Shungwaya (also Shingwaya) is an origin myth of the Mijikenda peoples.
Traditions known collectively as the "Shungwaya myth" describe a series of migrations of Bantu peoples dating to the 12th–17th centuries from a region to the north of the Tana River. However according to Rodger F. Morton, coastal traditions recorded prior to 1897 indicate that the Shungwaya tradition entered Mijikenda oral literature only after this date and is therefore of doubtful veracity. These Bantu migrants were held to have been speakers of Sabaki Bantu languages. Other Bantu ethnic groups, smaller in number, are also suggested to have been part of the migration.

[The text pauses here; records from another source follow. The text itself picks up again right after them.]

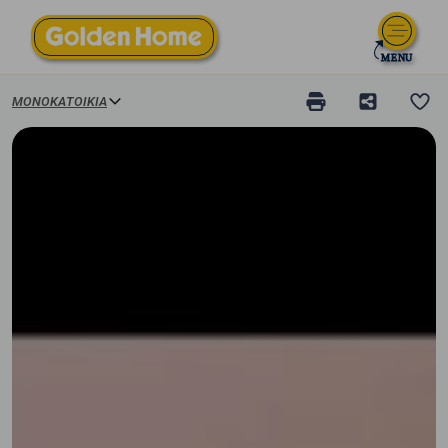
ΜΟΝΟΚΑΤΟΙΚΊΑ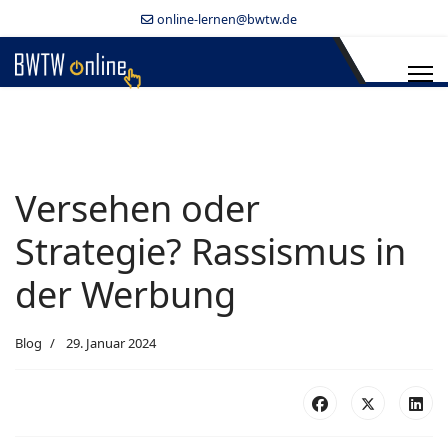
online-lernen@bwtw.de
Versehen oder
Strategie? Rassismus in
der Werbung
Blog
29. Januar 2024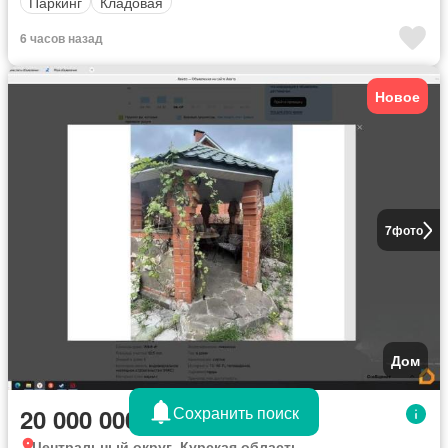
Паркинг
Кладовая
6 часов назад
Новое
7
фото
Дом
Сохранить поиск
20 000 000 руб.
Центральный округ, Курская область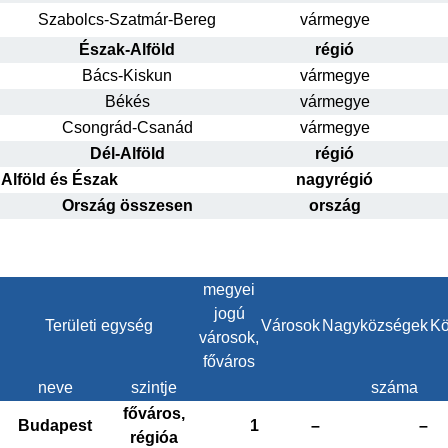
Szabolcs-Szatmár-Bereg
vármegye
Észak-Alföld
régió
Bács-Kiskun
vármegye
Békés
vármegye
Csongrád-Csanád
vármegye
Dél-Alföld
régió
Alföld és Észak
nagyrégió
Ország összesen
ország
megyei
jogú
Területi egység
Városok
Nagyközségek
Kö
városok,
főváros
neve
szintje
száma
főváros,
Budapest
1
–
–
régióa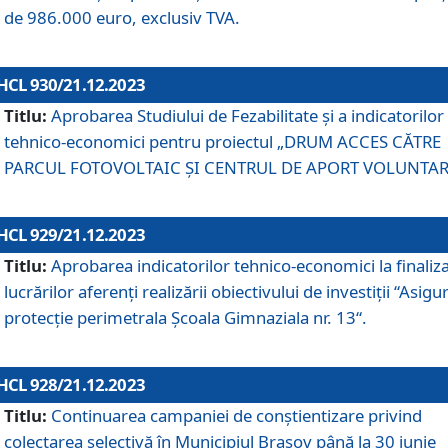
de 986.000 euro, exclusiv TVA.
HCL 930/21.12.2023
Titlu:
Aprobarea Studiului de Fezabilitate și a indicatorilor
tehnico-economici pentru proiectul „DRUM ACCES CĂTRE
PARCUL FOTOVOLTAIC ȘI CENTRUL DE APORT VOLUNTAR
HCL 929/21.12.2023
Titlu:
Aprobarea indicatorilor tehnico-economici la finaliz
lucrărilor aferenți realizării obiectivului de investiții “Asigu
protecție perimetrala Școala Gimnaziala nr. 13“.
HCL 928/21.12.2023
Titlu:
Continuarea campaniei de conștientizare privind
colectarea selectivă în Municipiul Braşov până la 30 iunie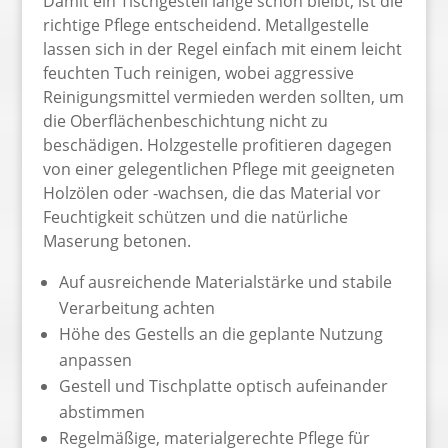
Damit ein Tischgestell lange schön bleibt, ist die
richtige Pflege entscheidend. Metallgestelle
lassen sich in der Regel einfach mit einem leicht
feuchten Tuch reinigen, wobei aggressive
Reinigungsmittel vermieden werden sollten, um
die Oberflächenbeschichtung nicht zu
beschädigen. Holzgestelle profitieren dagegen
von einer gelegentlichen Pflege mit geeigneten
Holzölen oder -wachsen, die das Material vor
Feuchtigkeit schützen und die natürliche
Maserung betonen.
Auf ausreichende Materialstärke und stabile
Verarbeitung achten
Höhe des Gestells an die geplante Nutzung
anpassen
Gestell und Tischplatte optisch aufeinander
abstimmen
Regelmäßige, materialgerechte Pflege für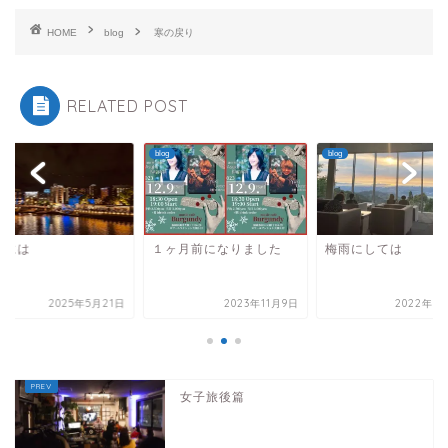
HOME
blog
寒の戻り
RELATED POST
blog
blog
まには
１ヶ月前になりました
梅雨にしては
2025年5月21日
2023年11月9日
2022年6
女子旅後篇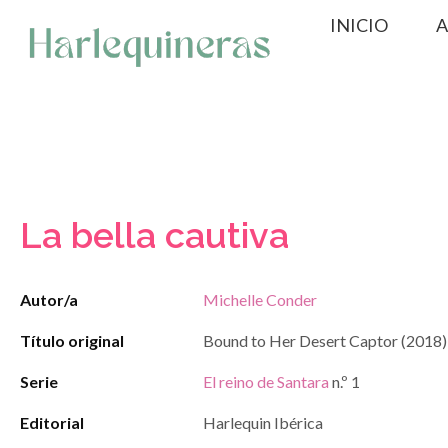
Saltar
INICIO
A
al
contenido
La bella cautiva
Autor/a
Michelle Conder
Título original
Bound to Her Desert Captor (2018)
Serie
El reino de Santara
n.º 1
Editorial
Harlequin Ibérica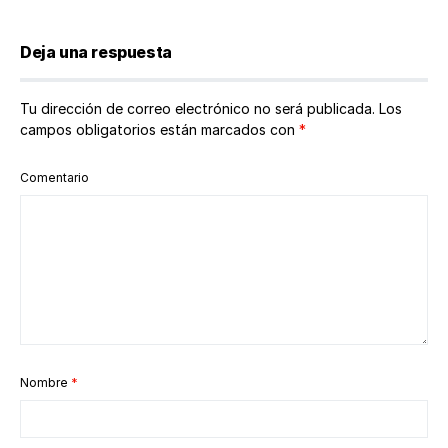
Deja una respuesta
Tu dirección de correo electrónico no será publicada.
Los
campos obligatorios están marcados con
*
Comentario
Nombre
*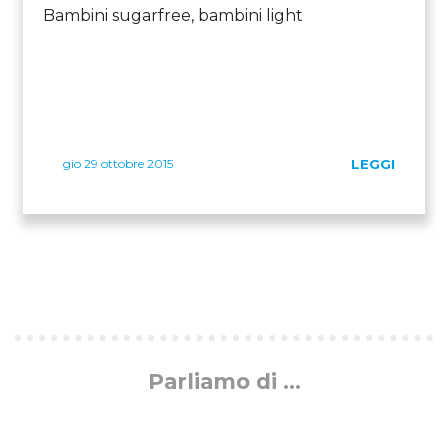
Bambini sugarfree, bambini light
gio 29 ottobre 2015
LEGGI
Parliamo di ...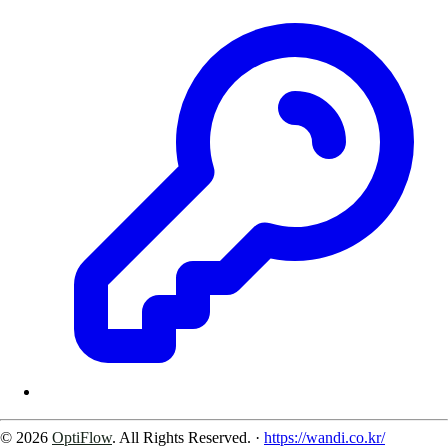
© 2026
OptiFlow
. All Rights Reserved.
·
https://wandi.co.kr/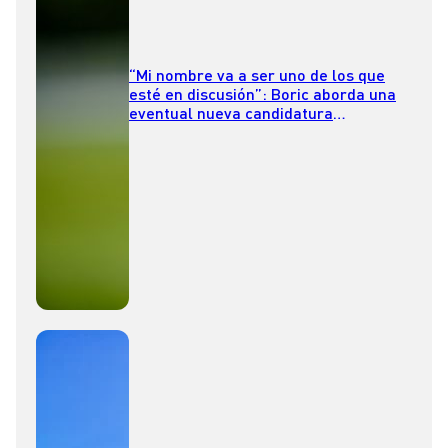
“Mi nombre va a ser uno de los que
esté en discusión”: Boric aborda una
eventual nueva candidatura
presidencial desde Londres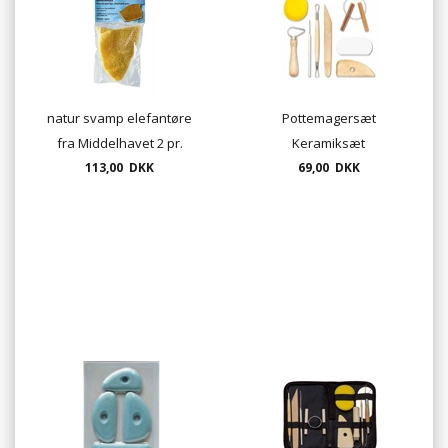
natur svamp elefantøre
Pottemagersæt
fra Middelhavet 2 pr.
Keramiksæt
pose (udsolgt) til beg.
113,00 DKK
Modelleringssæt 8 dele
69,00 DKK
oktober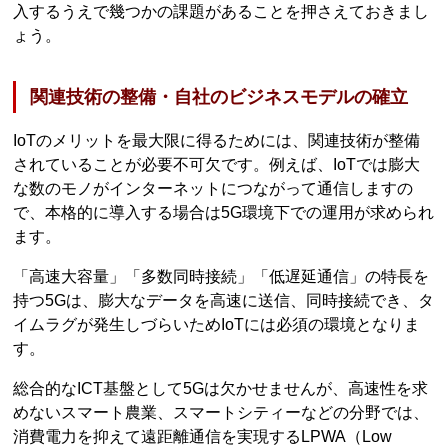
入するうえで幾つかの課題があることを押さえておきまし
ょう。
関連技術の整備・自社のビジネスモデルの確立
IoTのメリットを最大限に得るためには、関連技術が整備
されていることが必要不可欠です。例えば、IoTでは膨大
な数のモノがインターネットにつながって通信しますの
で、本格的に導入する場合は5G環境下での運用が求められ
ます。
「高速大容量」「多数同時接続」「低遅延通信」の特長を
持つ5Gは、膨大なデータを高速に送信、同時接続でき、タ
イムラグが発生しづらいためIoTには必須の環境となりま
す。
総合的なICT基盤として5Gは欠かせませんが、高速性を求
めないスマート農業、スマートシティーなどの分野では、
消費電力を抑えて遠距離通信を実現するLPWA（Low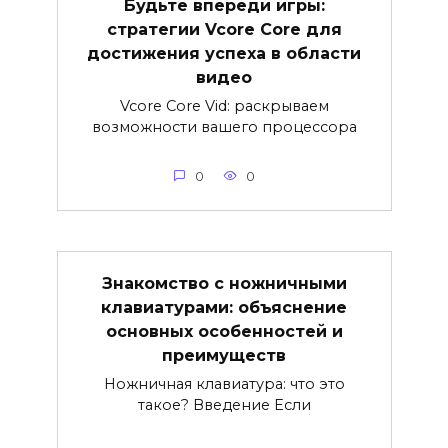
Будьте впереди игры:
стратегии Vcore Core для
достижения успеха в области
видео
Vcore Core Vid: раскрываем
возможности вашего процессора
0
0
Знакомство с ножничными
клавиатурами: объяснение
основных особенностей и
преимуществ
Ножничная клавиатура: что это
такое? Введение Если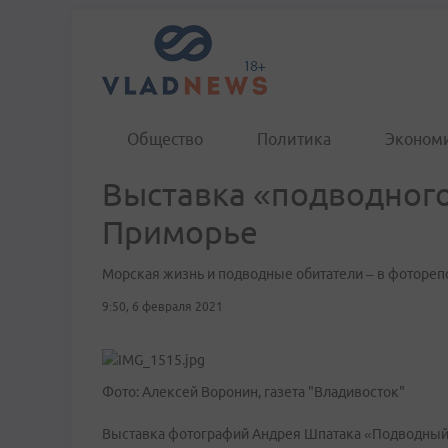
Общество
Политика
Эконом
Выставка «подводного
Приморье
Морская жизнь и подводные обитатели – в фоторе
9:50, 6 февраля 2021
Фото: Алексей Воронин, газета "Владивосток"
Выставка фотографий Андрея Шпатака «Подводный м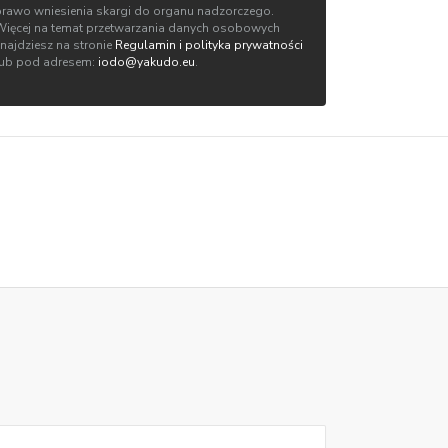
prawo wniesienia skargi do organu nadzorczego.
Więcej na temat przetwarzania danych osobowych
znajdziesz na stronie
Regulamin i polityka prywatności
lub pod adresem:
iodo@yakudo.eu
.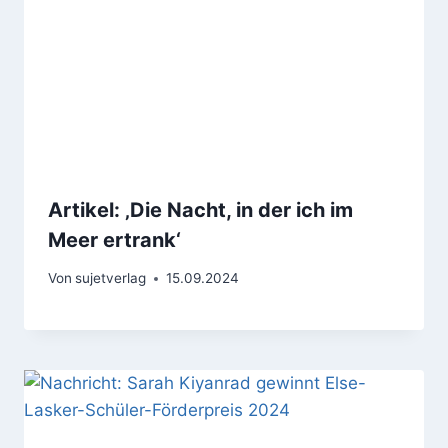
Artikel: ‚Die Nacht, in der ich im
Meer ertrank‘
Von
sujetverlag
15.09.2024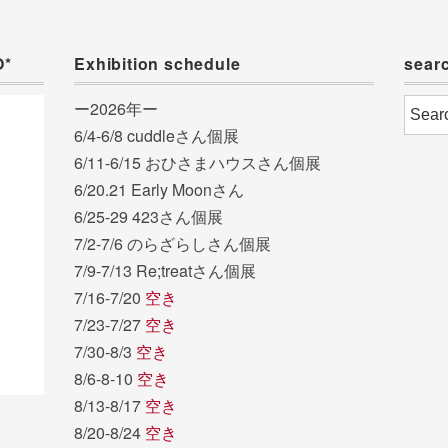
O*
Exhibition schedule
sear
ー2026年ー
6/4-6/8 cuddleさん個展
6/11-6/15 おひさまハウスさん個展
6/20.21 Early Moonさん
6/25-29 423さん個展
7/2-7/6 のらざらしさん個展
7/9-7/13 Re;treatさん個展
7/16-7/20
空き
7/23-7/27
空き
7/30-8/3
空き
8/6-8-10
空き
8/13-8/17
空き
8/20-8/24
空き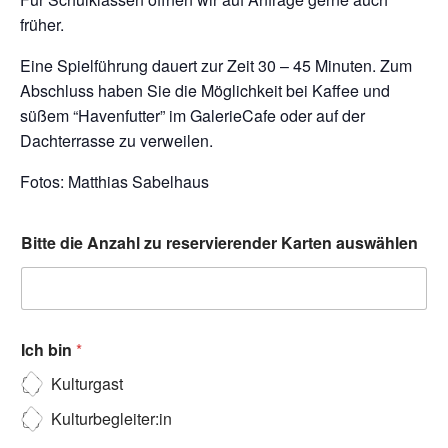
früher.
Eine Spielführung dauert zur Zeit 30 – 45 Minuten. Zum
Abschluss haben Sie die Möglichkeit bei Kaffee und
süßem “Havenfutter” im GalerieCafe oder auf der
Dachterrasse zu verweilen.
Fotos: Matthias Sabelhaus
Bitte die Anzahl zu reservierender Karten auswählen
Ich bin
*
Kulturgast
Kulturbegleiter:in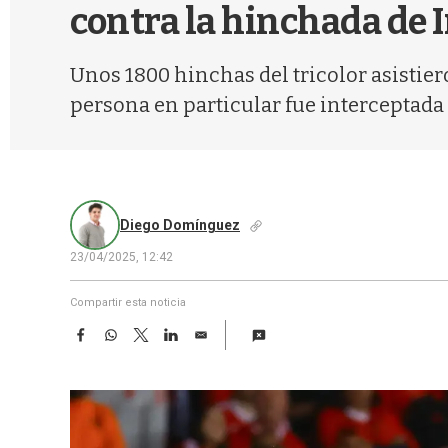
contra la hinchada de 
Unos 1800 hinchas del tricolor asistier
persona en particular fue interceptada 
Diego Domínguez
23/04/2025, 12:42
Compartir esta noticia
F
W
T
L
E
a
h
w
i
m
c
a
i
n
a
e
t
t
k
i
b
s
t
e
l
o
A
e
d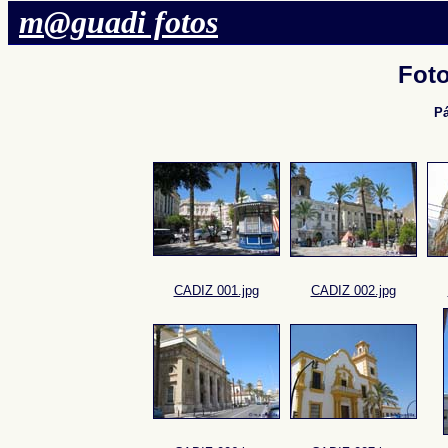
m@guadi fotos
Fot
P
CADIZ 001.jpg
CADIZ 002.jpg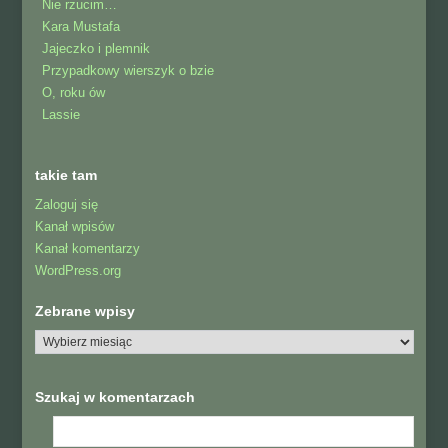
Nie rzucim…
Kara Mustafa
Jajeczko i plemnik
Przypadkowy wierszyk o bzie
O, roku ów
Lassie
takie tam
Zaloguj się
Kanał wpisów
Kanał komentarzy
WordPress.org
Zebrane wpisy
Szukaj w komentarzach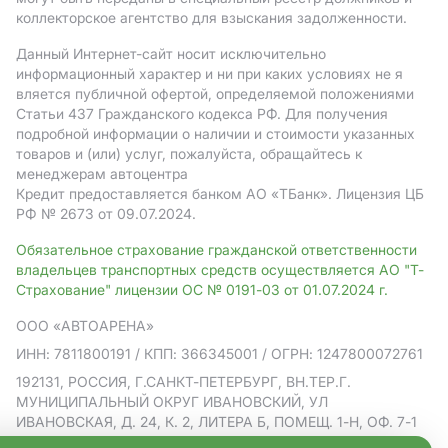
коллекторское агентство для взыскания задолженности.
Данный Интернет-сайт носит исключительно
информационный характер и ни при каких условиях не я
вляется публичной офертой, определяемой положениями
Статьи 437 Гражданского кодекса РФ. Для получения
подробной информации о наличии и стоимости указанных
товаров и (или) услуг, пожалуйста, обращайтесь к
менеджерам автоцентра
Кредит предоставляется банком АO «ТБанк».
Лицензия ЦБ
РФ № 2673 от 09.07.2024.
Обязательное страхование гражданской ответственности
владельцев транспортных средств осуществляется АО "Т-
Страхование" лицензии ОС № 0191-03 от 01.07.2024 г.
ООО «АВТОАРЕНА»
ИНН: 7811800191
/ КПП: 366345001
/ ОГРН: 1247800072761
192131, РОССИЯ, Г.САНКТ-ПЕТЕРБУРГ, ВН.ТЕР.Г.
МУНИЦИПАЛЬНЫЙ ОКРУГ ИВАНОВСКИЙ, УЛ
ИВАНОВСКАЯ, Д. 24, К. 2, ЛИТЕРА Б, ПОМЕЩ. 1-Н, ОФ. 7-1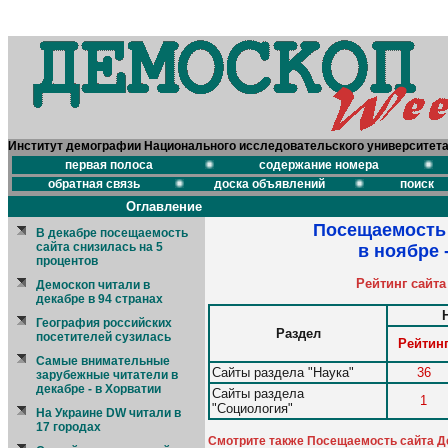
Институт демографии Национального исследовательского университет
первая полоса
содержание номера
обратная связь
доска объявлений
поиск
Оглавление
Посещаемость 
В декабре посещаемость
сайта снизилась на 5
в ноябре 
процентов
Рейтинг сайта
Демоскоп читали в
декабре в 94 странах
География российских
Раздел
посетителей сузилась
Рейтин
Самые внимательные
Сайты раздела "Наука"
36
зарубежные читатели в
декабре - в Хорватии
Сайты раздела
1
"Социология"
На Украине DW читали в
17 городах
Смотрите также Посещаемость сайта Дем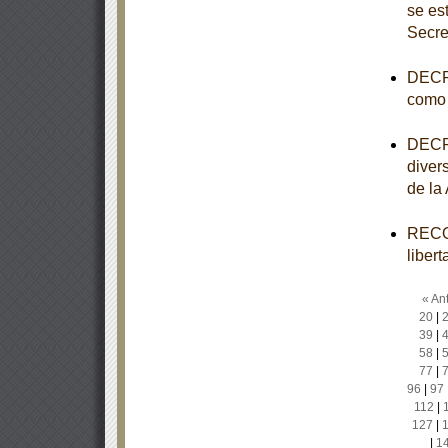
se es
Secre
DECRE
como 
DECRE
diver
de la
RECOM
liber
« Ant
20
|
39
|
58
|
77
|
96
|
97
112
|
127
|
|
1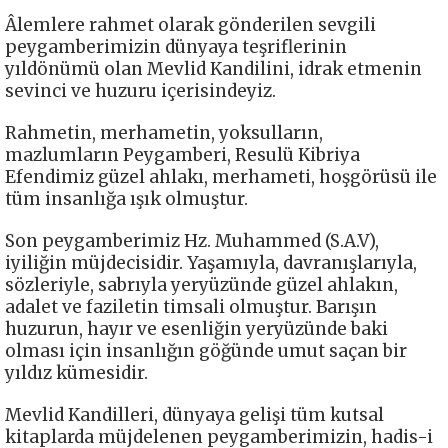
Âlemlere rahmet olarak gönderilen sevgili
peygamberimizin dünyaya teşriflerinin
yıldönümü olan Mevlid Kandilini, idrak etmenin
sevinci ve huzuru içerisindeyiz.
Rahmetin, merhametin, yoksulların,
mazlumların Peygamberi, Resulü Kibriya
Efendimiz güzel ahlakı, merhameti, hoşgörüsü ile
tüm insanlığa ışık olmuştur.
Son peygamberimiz Hz. Muhammed (S.A.V),
iyiliğin müjdecisidir. Yaşamıyla, davranışlarıyla,
sözleriyle, sabrıyla yeryüzünde güzel ahlakın,
adalet ve faziletin timsali olmuştur. Barışın
huzurun, hayır ve esenliğin yeryüzünde baki
olması için insanlığın göğünde umut saçan bir
yıldız kümesidir.
Mevlid Kandilleri, dünyaya gelişi tüm kutsal
kitaplarda müjdelenen peygamberimizin, hadis-i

From Shungwaya, the Mount Kenya Bantu (Kamba, Kikuyu, Meru, Embu, and Mbeere) are then proposed to have broke away and migrated from there some time before the Oromo onslaught. Shungwaya appears to have been, in its heyday, a multi-ethnic settlement with extensive trade networks. In the 13th century perhaps this settlement was subjected to a full scale invasion of Cushitic speaking Oromo peoples from he Horn of Africa. From the whole corpus of these traditions, it has been argued that Shungwaya comprised a large, multi-ethnic community.

The "Zhongli" (中理) of Zhao Rukuo's Zhu Fan Zhi (13th century) may be a Chinese transcription of Shungwaya. From Zhao's description, the place seems to be in the south of modern Somalia.